I think I must have discouraged you. Now, to be frank, I miss you. It has been two months nearly since you wrote. These honors & awards are not so precious if no one cares. If no one hugs you in congratulations. Modesty is beside the point & I have too much pride to boast to strangers.
Of course, I should be pleased with myself: I sent you away. I know, I am a “difficult” woman. I would not like myself for a moment. I would not tolerate myself. I seem to have lost one or two of your letters, I’m not sure how many, vaguely I remember you saying you & your family lived in upstate New York, my parents had arranged to come stay with you? This was in 1941? You provided facts not in my memoir. But I do remember my mother speaking with such love of her younger sister Anna. Your father changed his name to “Schwart” from-what? He was a math teacher in Kaufbeuren? My father was an esteemed doctor. He had many non-Jewish patients who revered him. As a young man he had served in the German army in the first war, he’d been awarded a Gold Medal for Bravery & it was promised that such a distinction would protect him while other Jews were being transported. My father disappeared so abruptly from our lives, immediately we were transported to that place, for years I believed he must have escaped & was alive somewhere & would contact us. I thought my mother had information she kept from me. She was not quite the Amazon-mother of Back From the Dead…Well, enough of this! Though evolutionary anthropology must scour the past relentlessly, human beings are not obliged to do so.

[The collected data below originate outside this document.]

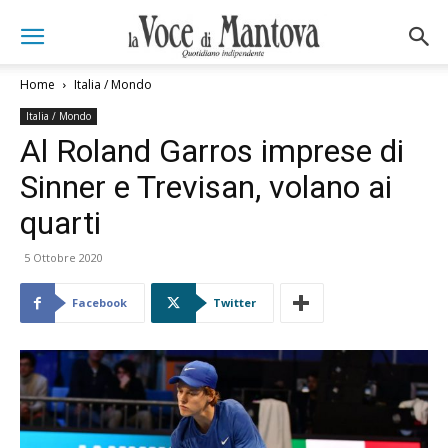
Home
Italia / Mondo
Italia / Mondo
Al Roland Garros imprese di
Sinner e Trevisan, volano ai
quarti
5 Ottobre 2020
Facebook
Twitter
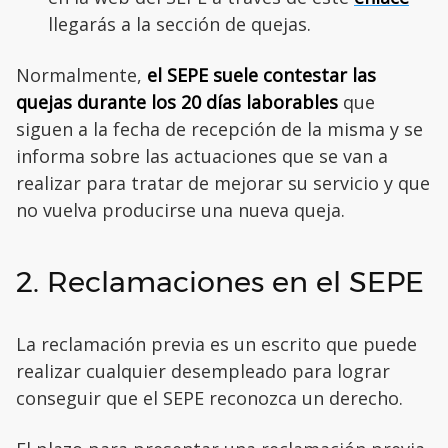
llegarás a la sección de quejas.
Normalmente,
el SEPE suele contestar las
quejas durante los 20 días laborables
que
siguen a la fecha de recepción de la misma y se
informa sobre las actuaciones que se van a
realizar para tratar de mejorar su servicio y que
no vuelva producirse una nueva queja.
2. Reclamaciones en el SEPE
La reclamación previa es un escrito que puede
realizar cualquier desempleado para lograr
conseguir que el SEPE reconozca un derecho.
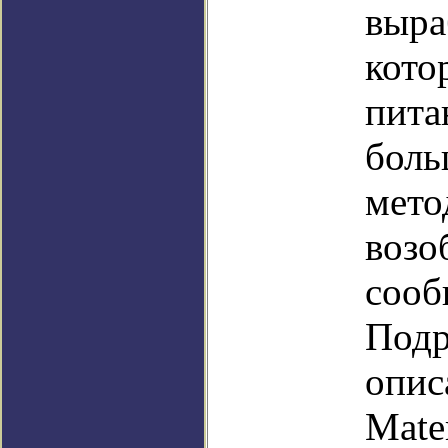
выра
кото
пита
боль
мето
возо
сооб
Подр
опис
Mate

It’s a blinding-bright day here in Chicago, from my aerie on the fifty-second floor of my grand new apartment building I look out upon the vast inland sea Lake Michigan. Royalties from the memoir have helped pay for this, a less “controversial” book would not have earned. Nothing more is needed, yes?
Your cousin,
Lake Worth, Florida
April 13, 1999
Dear Freyda,
Your letter meant much to me. I’m so sorry not to answer sooner. I make no excuses. Seeing this card I thought “For Freyda!”
Next time I will write more. Soon I promise.
Your cousin
Chicago IL
22 April 1999
Dear Rebecca,
Rec’d your card. Am not sure what I think of it. Americans are ga-ga for Joseph Cornell as they are for Edward Hopper. What is Lanner Waltzes? Two little-girl doll figures riding the crest of a wave & in the background an old-fashioned sailing ship with sails billowing? Collage? I hate riddle-art. Art is to see, not to think.

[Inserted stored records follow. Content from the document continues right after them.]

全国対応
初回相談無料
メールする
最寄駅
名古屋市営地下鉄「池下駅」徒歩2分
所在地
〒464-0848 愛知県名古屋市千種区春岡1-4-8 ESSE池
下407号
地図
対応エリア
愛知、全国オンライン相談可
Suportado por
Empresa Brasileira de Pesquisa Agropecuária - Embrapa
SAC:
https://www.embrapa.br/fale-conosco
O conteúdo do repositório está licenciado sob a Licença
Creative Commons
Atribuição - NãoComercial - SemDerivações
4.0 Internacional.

Is something wrong, Rebecca? The tone of your writing is altered, I think. I hope you are not playing coy, to take revenge for my chiding letter of January. I have a doctoral student, a bright young woman not quite so bright as she fancies herself, who plays such games with me at the present time, at her own risk! I hate games, too.
(Unless they are my own.)
Your cousin,
Chicago IL
6 May 1999
Dear Cousin: Yes I think you must be angry with me! Or you are not well.
I prefer to think that you are angry. That I did insult you even in your American soft heart. If so, I am sorry. I have no copies of my letters to you & don’t recall what I said. Maybe I was wrong. When I am coldly sober, I am likely to be wrong. When drunk I am likely to be less wrong.
Enclosed here is a stamped addressed card. You need only check one of the boxes: angry not well.
Your cousin,
P.S. This Joseph Cornell Pond reminded me of you, Rebecca. A doll-like girl playing her fiddle beside a murky inlet.
Lake Worth, Florida
September 19, 1999
Dear Freyda,
How strong & beautiful you were, at the awards ceremony in Washington! I was there, in the audience at the Folger Library. I made the trip just for you.
All of the writers honored spoke very well. But none so witty & unexpected as “Freyda Morgenstern” who caused quite a stir.